__Task objective__
Below are the entries; return exactly the line with "Strahlarbeiten" and every later line, without anything else.

__Record extracts__
▼
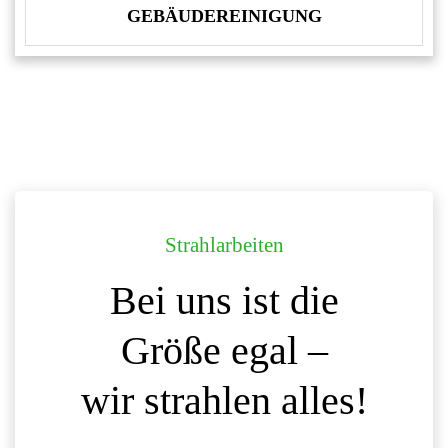
GEBÄUDEREINIGUNG
Strahlarbeiten
Bei uns ist die
Größe egal –
wir strahlen alles!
▲
__Response below__
Strahlarbeiten
Bei uns ist die
Größe egal –
wir strahlen alles!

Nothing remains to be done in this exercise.